Over 10 million children are out of school in Nigeria and the global pandemic has only made it harder for young people to stay in school. There have been dire consequences for girls, who are at risk of being married off.
In a recent report, the World Bank found that Covid-19 lockdowns have increased the probability that children won’t return to school. That is particularly the case in northwestern Nigeria, which has a high rate of gender inequality in education, and the highest rates of child marriage in the country. Kidnapping of school children is a major ongoing crisis in the region. State governments need to strengthen laws on child marriage and establish strong processes to keep children in school, to prevent an increased risk of girls being married off in the coming years.
There is a strong link between girls’ staying in school, educational outcomes, and eradicating child marriage. When girls are supported to stay in school, and complete secondary school, they are less likely to be forced into early marriages, are empowered to shape their life choices, and are more likely to access employment options that enable them to secure their financial futures.
Child marriage is a major impact of weak efforts to keep students in school. More than 50 percent of children who are out of school in Nigeria are girls, who are often burdened with household responsibilities, care work and informal sector labour to support family members.
Nigeria has free and compulsory schooling from age 6 to 15. Many girls from limited income households between ages 16 and 18 drop out because they can’t pay the school fees. But many girls still within the free compulsory education bracket are pulled out of school to work or are forced into marriage. Kidnapping of students is the biggest ongoing crisis in Nigeria’s northwest and deterrent to school attendance. In 2018, UNICEF estimated that 22 million girls and women in Nigeria were married in childhood, about 40 percent of all child brides in the West and Central Africa region.
Nigeria’s federal government has enacted various laws to ensure children’s rights and protect their wellbeing and access to education.
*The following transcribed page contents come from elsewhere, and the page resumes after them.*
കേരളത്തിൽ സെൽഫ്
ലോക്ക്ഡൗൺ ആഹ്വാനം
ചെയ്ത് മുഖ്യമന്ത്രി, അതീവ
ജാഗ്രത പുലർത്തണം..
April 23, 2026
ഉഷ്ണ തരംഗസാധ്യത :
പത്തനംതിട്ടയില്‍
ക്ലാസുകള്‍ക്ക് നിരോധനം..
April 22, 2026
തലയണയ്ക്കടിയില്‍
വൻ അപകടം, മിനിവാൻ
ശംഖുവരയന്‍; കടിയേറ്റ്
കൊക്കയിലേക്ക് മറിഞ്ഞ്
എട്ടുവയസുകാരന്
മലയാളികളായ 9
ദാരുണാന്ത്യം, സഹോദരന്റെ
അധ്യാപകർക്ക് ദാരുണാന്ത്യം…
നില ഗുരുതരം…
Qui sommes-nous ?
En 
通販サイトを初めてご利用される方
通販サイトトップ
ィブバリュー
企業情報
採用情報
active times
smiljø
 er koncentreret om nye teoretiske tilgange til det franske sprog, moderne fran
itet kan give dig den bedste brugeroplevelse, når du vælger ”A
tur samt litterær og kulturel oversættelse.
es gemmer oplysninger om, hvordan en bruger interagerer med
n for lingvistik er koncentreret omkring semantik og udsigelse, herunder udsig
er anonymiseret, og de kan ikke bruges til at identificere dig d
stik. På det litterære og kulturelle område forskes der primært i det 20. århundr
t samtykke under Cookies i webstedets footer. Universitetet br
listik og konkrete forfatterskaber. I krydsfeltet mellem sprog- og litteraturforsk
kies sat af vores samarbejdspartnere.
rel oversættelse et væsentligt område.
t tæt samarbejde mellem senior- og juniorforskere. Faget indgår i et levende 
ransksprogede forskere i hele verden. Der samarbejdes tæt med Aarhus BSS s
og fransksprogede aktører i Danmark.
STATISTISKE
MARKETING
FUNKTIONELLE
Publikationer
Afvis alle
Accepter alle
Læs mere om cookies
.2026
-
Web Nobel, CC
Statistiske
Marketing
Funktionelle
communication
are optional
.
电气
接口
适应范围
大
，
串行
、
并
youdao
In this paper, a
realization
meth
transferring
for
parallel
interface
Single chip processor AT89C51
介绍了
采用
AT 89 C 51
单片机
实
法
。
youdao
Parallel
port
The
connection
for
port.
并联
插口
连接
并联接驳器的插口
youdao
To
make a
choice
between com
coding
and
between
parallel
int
The 1994 Universal Basic Education programme sets the requirement for compulsory education up to age 15. There is also the 2003 Child Rights Act and the Violence Against Persons Prohibition Act, which criminalizes harmful traditional practices, including forced marriage and female genital mutilation.
Furthermore, Nigeria has ratified several international and African treaties that prohibit child marriage . For example, the Article 21 of the African Charter states that, "Child marriage and the betrothal of girls and boys shall be prohibited and effective action, including legislation, shall be taken to specify the minimum age of marriage to be 18 years".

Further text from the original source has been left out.